- **PROVIDED RECORDS**:
╭──

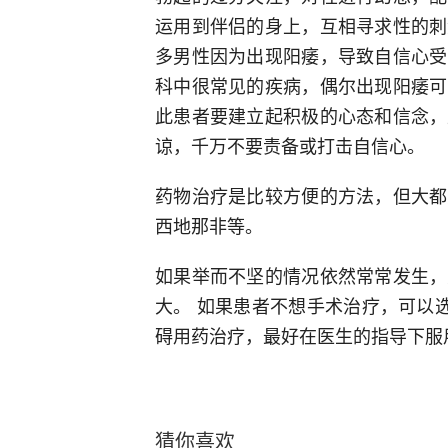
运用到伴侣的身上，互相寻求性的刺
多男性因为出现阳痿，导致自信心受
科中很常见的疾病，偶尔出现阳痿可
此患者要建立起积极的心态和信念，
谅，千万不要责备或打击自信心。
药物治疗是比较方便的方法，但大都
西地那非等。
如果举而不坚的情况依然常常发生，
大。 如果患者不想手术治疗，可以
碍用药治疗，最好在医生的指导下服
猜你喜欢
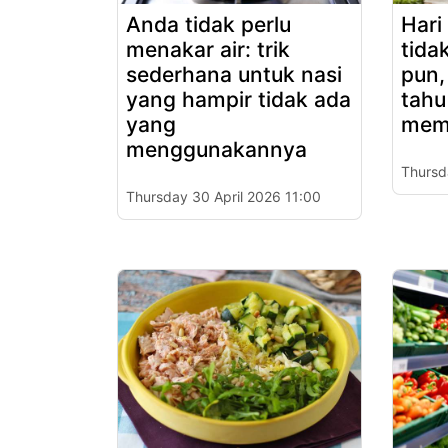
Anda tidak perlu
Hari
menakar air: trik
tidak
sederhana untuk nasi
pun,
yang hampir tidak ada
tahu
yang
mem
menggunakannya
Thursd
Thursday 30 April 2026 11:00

╰──

- **YOUR GOAL**: If a line in the entries contains the word "tidak", copy that line out.

- **WORKED SOLUTION**:
Anda tidak perlu
tidak
yang hampir tidak ada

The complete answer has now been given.